2012年10月3日水曜日

[紹介] 和田竜『のぼうの城』(下)

和田竜『のぼうの城』(下)
初戦に勝利をおさめた忍城勢だったが、三成の水攻めにより一転窮地に追い込まれる。ここで長親は決死の奇策にうって出る―。もう少しコンパクトな方がリズムが出たと思うが、ラノベタッチで読みやすく筋も面白かった。(crossreview


 初戦で大勝利をおさめた忍城勢。
 しかし、石田三成はそれも計算に入れていた。彼が本当にやりたかったのは、秀吉が毛利攻めで見せた高松城の水攻めである。
 高松城のときよりも壮大な堤防を築かせ、湖に囲まれた忍城を水没の危機にまで陥れる。
 窮地に追い込まれた忍城では、城代・成田長親が「鬼になる」と言い捨て、決死の奇策に打って出る――。


 最近は、『天地明察』などもそうだが、ラノベタッチというか、かなり読みやすい時代小説が登場しているように思う。時代小説ファンにすれば味気なさを感じたりするのかもしれない。
 が、それはあっさりした飲み口から重厚な味の赤ワインと色々あるように、好みの問題としていいように思う。むしろ、時代小説の裾野が広がることで、今まで池波正太郎や藤沢周平を手に取らなかった読者層が新規開拓されることだって考えられる。「古典落語はかくあるべし」みたいな教条主義的思考で排斥するのではなく(実際、そうやって貶すレビューも散見される)、時代小説の間口の広さ、懐の深さとして歓迎すべきだと個人的には思うところである。
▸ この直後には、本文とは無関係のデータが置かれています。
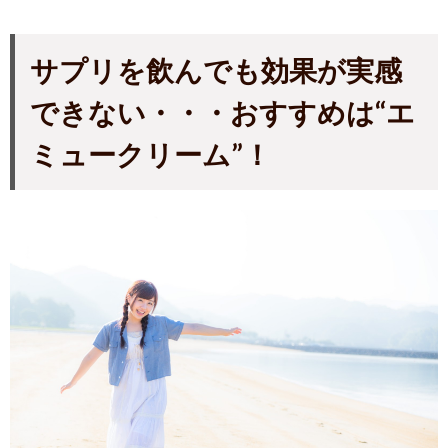
サプリを飲んでも効果が実感
できない・・・おすすめは“エ
ミュークリーム”！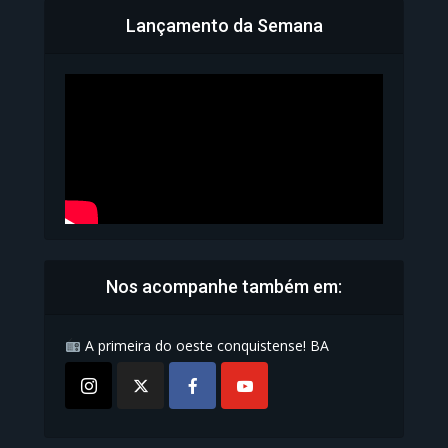
Lançamento da Semana
Bahia inicia emissão da
Carteira de Identidade...
1.072 Modos de exibição
Nos acompanhe também em:
A primeira do oeste conquistense! BA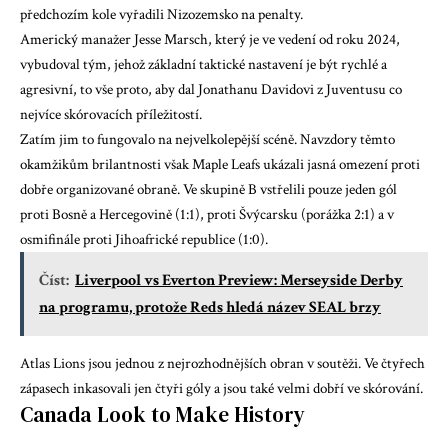
předchozím kole vyřadili Nizozemsko na penalty.
Americký manažer Jesse Marsch, který je ve vedení od roku 2024,
vybudoval tým, jehož základní taktické nastavení je být rychlé a
agresivní, to vše proto, aby dal Jonathanu Davidovi z Juventusu co
nejvíce skórovacích příležitostí.
Zatím jim to fungovalo na nejvelkolepější scéně. Navzdory těmto
okamžikům brilantnosti však Maple Leafs ukázali jasná omezení proti
dobře organizované obraně. Ve skupině B vstřelili pouze jeden gól
proti Bosně a Hercegovině (1:1), proti Švýcarsku (porážka 2:1) a v
osmifinále proti Jihoafrické republice (1:0).
Číst:
Liverpool vs Everton Preview: Merseyside Derby
na programu, protože Reds hledá název SEAL brzy
Atlas Lions jsou jednou z nejrozhodnějších obran v soutěži. Ve čtyřech
zápasech inkasovali jen čtyři góly a jsou také velmi dobří ve skórování.
Canada Look to Make History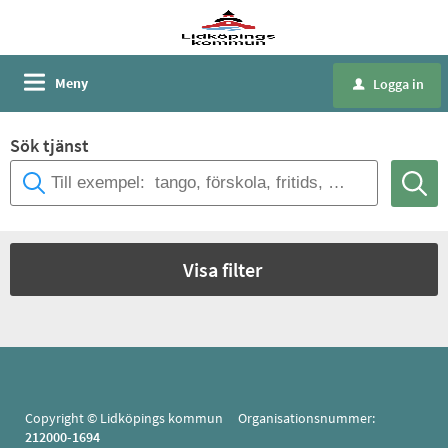
Meny
Logga in
u
Sök tjänst
Visa filter
Copyright © Lidköpings kommun Organisationsnummer:
212000-1694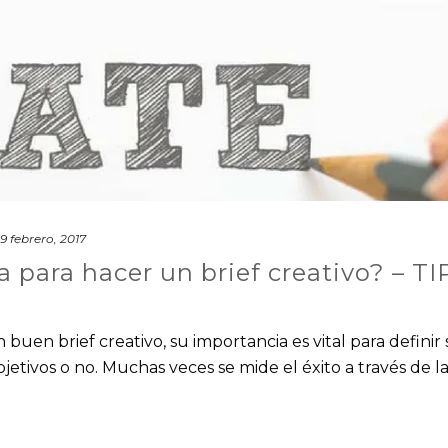
9 febrero, 2017
a para hacer un brief creativo? – TI
uen brief creativo, su importancia es vital para definir s
tivos o no. Muchas veces se mide el éxito a través de l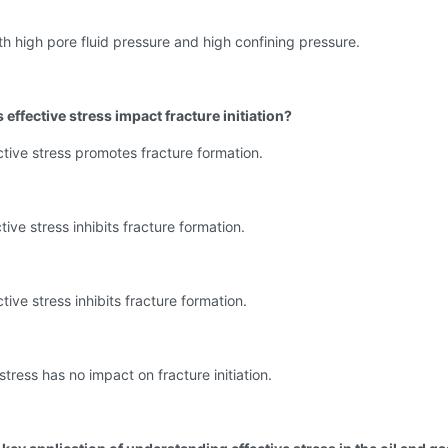
th high pore fluid pressure and high confining pressure.
effective stress impact fracture initiation?
ctive stress promotes fracture formation.
tive stress inhibits fracture formation.
tive stress inhibits fracture formation.
stress has no impact on fracture initiation.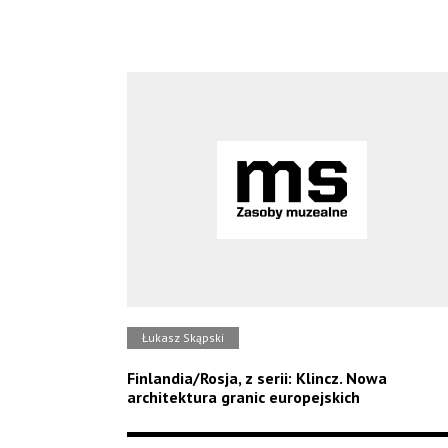
Łukasz Skąpski
Finlandia/Rosja, z serii: Klincz. Nowa
architektura granic europejskich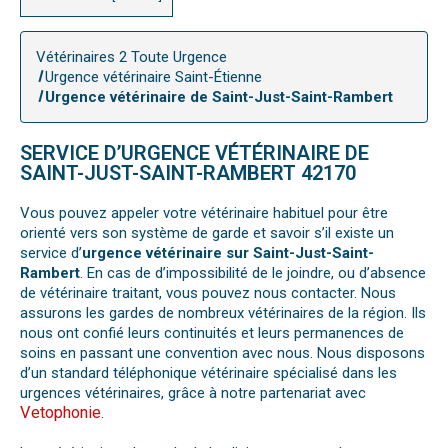
Vétérinaires 2 Toute Urgence
Urgence vétérinaire Saint-Étienne
Urgence vétérinaire de Saint-Just-Saint-Rambert
SERVICE D’URGENCE VÉTÉRINAIRE DE
SAINT-JUST-SAINT-RAMBERT 42170
Vous pouvez appeler votre vétérinaire habituel pour être
orienté vers son système de garde et savoir s’il existe un
service d’
urgence vétérinaire sur Saint-Just-Saint-
Rambert
. En cas de d’impossibilité de le joindre, ou d’absence
de vétérinaire traitant, vous pouvez nous contacter. Nous
assurons les gardes de nombreux vétérinaires de la région. Ils
nous ont confié leurs continuités et leurs permanences de
soins en passant une convention avec nous. Nous disposons
d’un standard téléphonique vétérinaire spécialisé dans les
urgences vétérinaires, grâce à notre partenariat avec
Vetophonie
.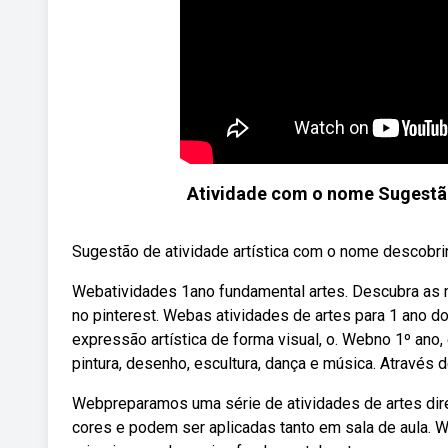
Atividade com o nome Sugestã
Sugestão de atividade artística com o nome descobri
Webatividades 1ano fundamental artes. Descubra as m
no pinterest. Webas atividades de artes para 1 ano 
expressão artística de forma visual, o. Webno 1º ano,
pintura, desenho, escultura, dança e música. Através 
Webpreparamos uma série de atividades de artes dire
cores e podem ser aplicadas tanto em sala de aula. We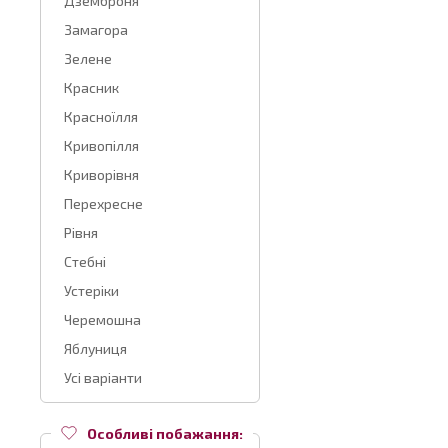
Дземброня
Замагора
Зелене
Красник
Красноїлля
Кривопілля
Криворівня
Перехресне
Рівня
Стебні
Устеріки
Черемошна
Яблуниця
Усі варіанти
Особливі побажання: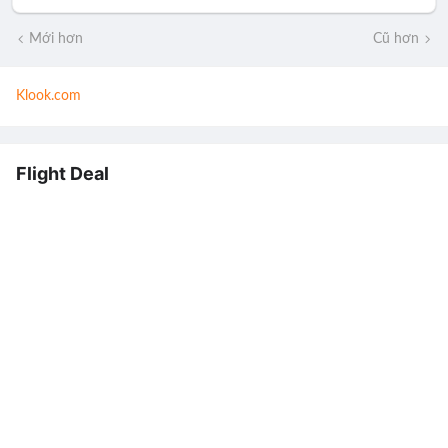
Mới hơn
Cũ hơn
Klook.com
Flight Deal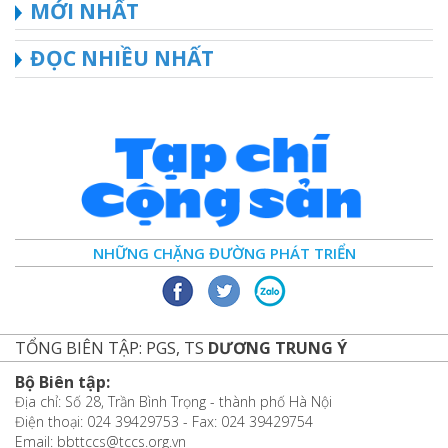
MỚI NHẤT
ĐỌC NHIỀU NHẤT
NHỮNG CHẶNG ĐƯỜNG PHÁT TRIỂN
TỔNG BIÊN TẬP: PGS, TS
DƯƠNG TRUNG Ý
Bộ Biên tập:
Địa chỉ: Số 28, Trần Bình Trọng - thành phố Hà Nội
Điện thoại: 024 39429753 - Fax: 024 39429754
Email: bbttccs@tccs.org.vn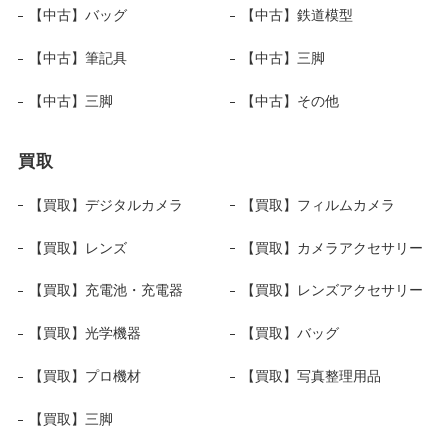
【中古】バッグ
【中古】鉄道模型
【中古】筆記具
【中古】三脚
【中古】三脚
【中古】その他
買取
【買取】デジタルカメラ
【買取】フィルムカメラ
【買取】レンズ
【買取】カメラアクセサリー
【買取】充電池・充電器
【買取】レンズアクセサリー
【買取】光学機器
【買取】バッグ
【買取】プロ機材
【買取】写真整理用品
【買取】三脚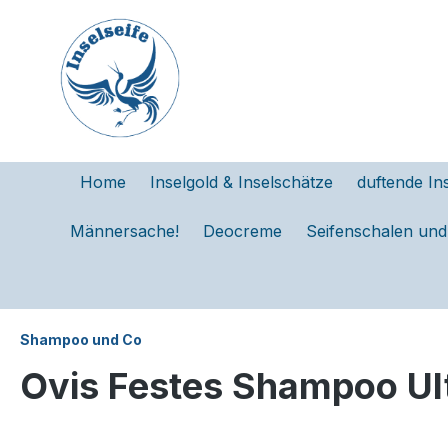
e springen
Zur Hauptnavigation springen
Home
Inselgold & Inselschätze
duftende Ins
Männersache!
Deocreme
Seifenschalen un
Shampoo und Co
Ovis Festes Shampoo Ult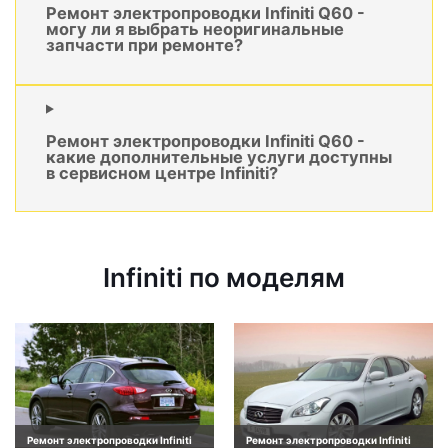
Ремонт электропроводки Infiniti Q60 -
могу ли я выбрать неоригинальные
запчасти при ремонте?
Ремонт электропроводки Infiniti Q60 -
какие дополнительные услуги доступны
в сервисном центре Infiniti?
Infiniti по моделям
Ремонт электропроводки Infiniti
Ремонт электропроводки Infiniti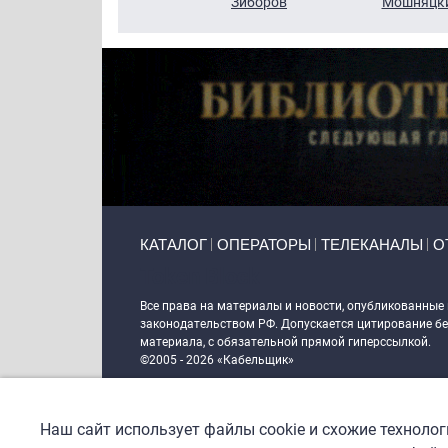
Кузин
Зиборов
Мошняцк
Primary links
КАТАЛОГ
ОПЕРАТОРЫ
ТЕЛЕКАНАЛЫ
О
Token Block
Все права на материалы и новости, опубликованные
законодательством РФ. Допускается цитирование без
материала, с обязательной прямой гиперссылкой.
©2005 - 2026 «Кабельщик»
Политика сайта "Кабельщик" (интернет-адреса
www.c
пользователей сети интернет
Наш сайт использует файлы cookie и схожие техноло
DrupalCoder — поддержка сайта c 2017 года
 ただし、本作に関しては少しスッキリしない部分があるのも確かである。石田三成は、生来の潔癖さと、水攻めをやってみたいという欲望の虜になっている部分で齟齬があっても構わないが、成田長親のキャラ設定にはちぐはぐ感が残ったように思う。小田原陥落により全ての戦が終わった後、冷静に振り返ってみると「結局、こいつは何がしたかってん?」と思わざるを得なかった。長親の心情は作品内では明示的に語られることなく、そのほとんどが正木丹波の推測として語られるのだが、読者視点であるはずの正木丹波が納得するシーンで「?」となるところもあった(特に最後の甲斐姫の処遇について、あそこで納得するんだったら、領民・家臣を苦しめても開戦に踏み切ったときの正当性って翻ってどうなるの? 結局は「城代の気分」で戦争したってことにならないか?と何かひっかかりを感じた)。
 あと、少し冗長な印象も受けた。上下巻合わせて400頁ほどだったが、もう少し削れるところを削って引き締めた方がテンポが出て、ダイナミックな展開になったと思う。

 ちょっと気になるところもあるにはあったが、それでも十分楽しめた。浅学にして石田三成の忍城水攻めを知らなかったので、「戦国時代にはまだまだ知らない面白い話があるんだ」と思わせてくれたのも大きい。
 さらっと読めるので、気になっている方には一読をオススメします。